A 36 YEARS RECORDING OF LIFE
Every morning Frigo reads through the headlines of a world news website searching for casualties. The selected headlines are later transcribed in braille characters using a very simple grammatical structure: (Something) kills (a number) in (a country). Such transcriptions are made on a word document which is meant to be reproduced on a 1200 by 225 mm embossed panel corresponding to approximately a month of casualties. Each embossed panel is installed in 1 of 12 45.5 meter-long corridor. The embossed panels function as the handrails of these corridors. Over twenty the number of casualties is approximated. On average 12 news of casualties are recorded every month.

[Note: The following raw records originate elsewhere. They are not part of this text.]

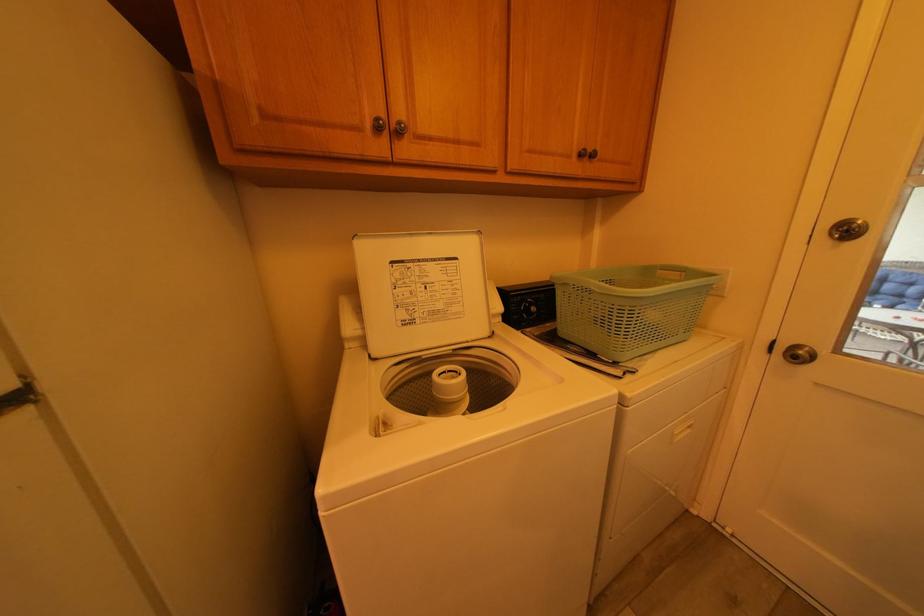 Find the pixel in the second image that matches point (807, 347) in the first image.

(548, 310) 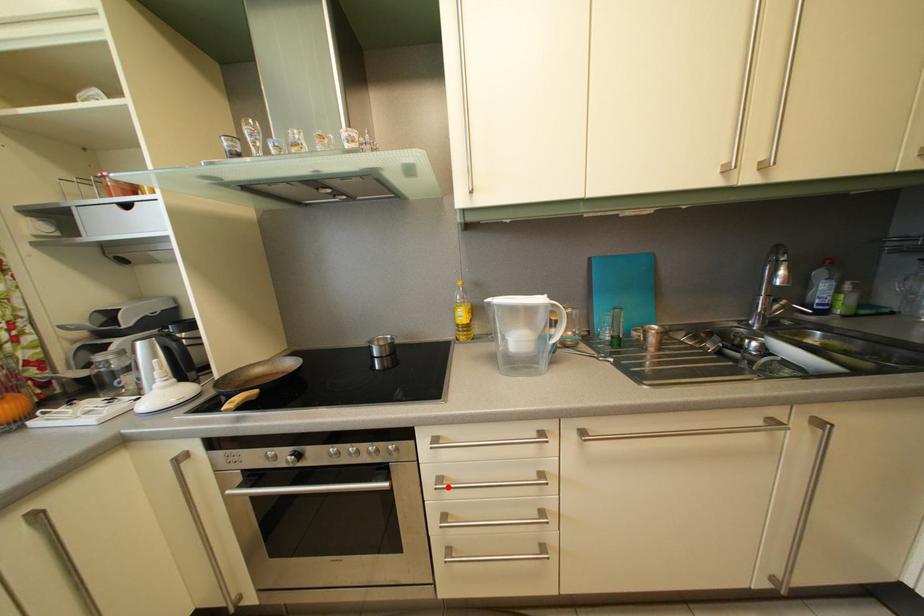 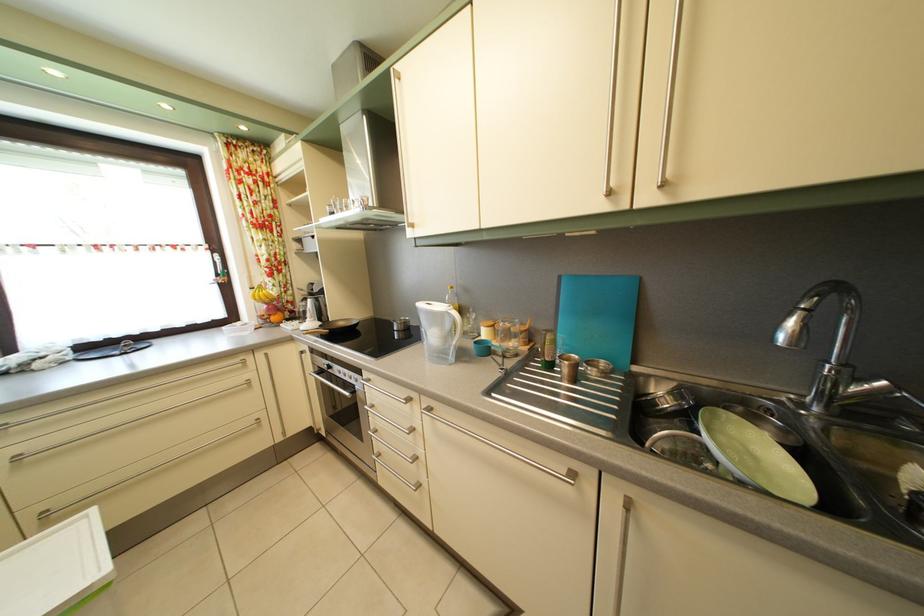 In the second image, find the point that corresponds to the highlighted location in the first image.

(381, 414) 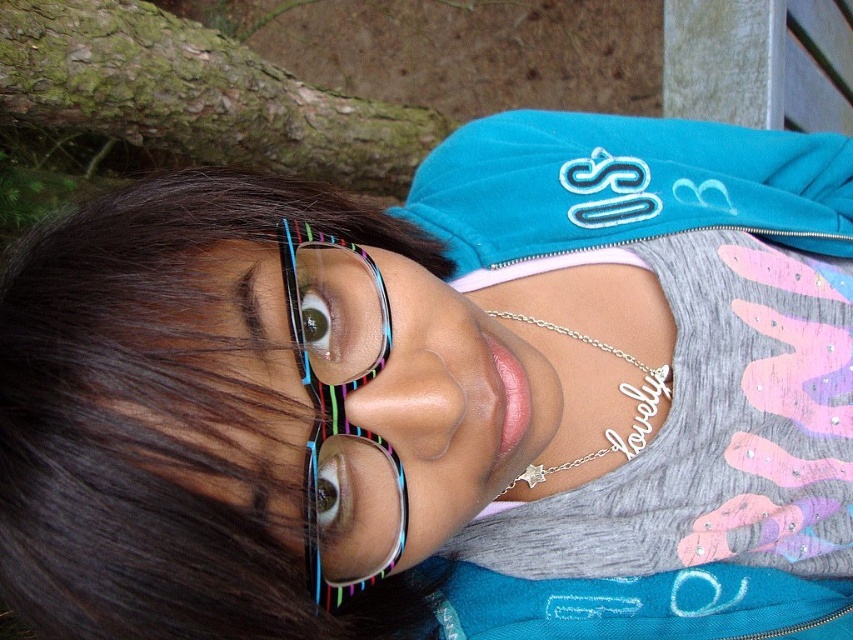 Which is behind, point (410, 625) or point (343, 340)?

The point (410, 625) is behind.

Is multicolored plastic glasses at upper left smaller than rainbow striped glasses at center?

No.

Is point (51, 435) positioned behind point (384, 292)?

No, it is not.

The height and width of the screenshot is (640, 853). I want to click on multicolored plastic glasses at upper left, so click(163, 422). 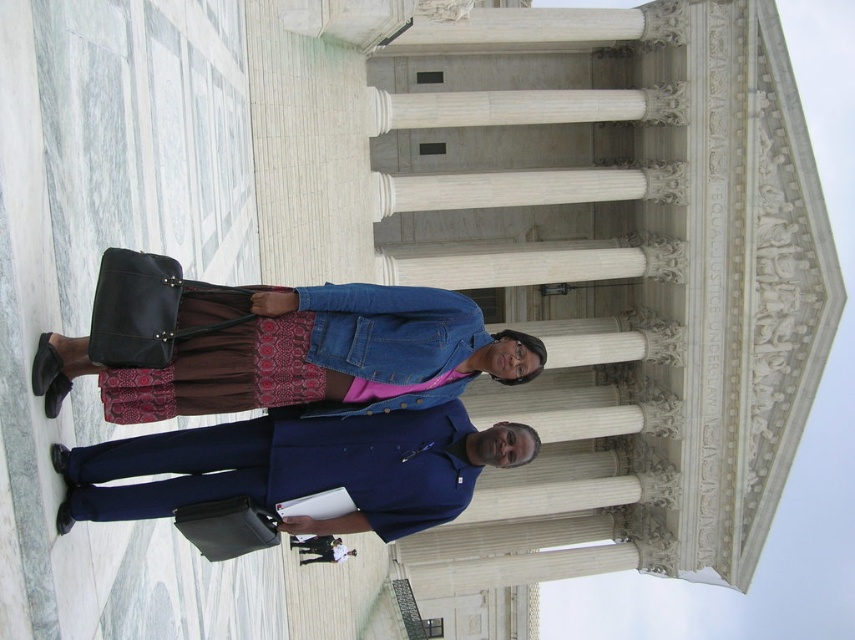 You are a photographer trying to capture a photo of the white marble columns at center and the denim jacket at center. Based on their positions, which object is located to the right of the other?

The white marble columns at center is positioned on the right side of denim jacket at center, so the white marble columns at center is to the right of the denim jacket at center.

You are a photographer trying to capture both the blue woolen suit at center and the dark blue shirt at center in a single frame. Which of the two clothing items will appear smaller in the photo?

Following is an example of the casualties collected in month number 135: "SINKING KILLS THIRTY IN LIBYA EARTHQUAKE KILLS HUNDREDS IN IRAN SUICIDE ATTACK KILLS TEN IN YEMEN FLOOD KILLS FIFTEEN IN GREECE STAMPEDE KILLS FIFTEEN IN MOROCCO SUBMARINE ACCIDENT KILLS FORTY IN ARGENTINA ATTACK KILLS HUNDREDS IN EGYPT SINKING KILLS THIRTY IN LIBYA AIR STRIKE KILLS TWENTY IN SYRIA CLASHES KILL FOURTEEN IN HONDURAS ATTACK KILLS FIFTEEN IN THE DEMOCRATIC REPUBLIC OF CONGO SUICIDE BOMB KILLS SEVENTEEN IN SOMALIA TRAIN CRASH KILLS SIX IN FRANCE"
In an exhibition context the embossed panels are completely in the dark, only readable through touch. The only light comes from the screens of drawings of ideas standing on the opposite side (see work number 11). Thus, while the embossed panels contain tragic content, the drawings display in total darkness ironic content, creating a remarkable contrast. As a performance, Frigo has envisioned a blind person to read the otherwise indecipherable casualties aloud. According to Frigo the news of casualties emerges from the otherwise gossip-saturated and fake news oriented media. The search for casualties, particularly from third world countries, is a difficult task yet typhoons, wars, suicide bombs, hurricanes and other forms of more or less natural calamities, strike the earth more or less regularly and unexpectedly.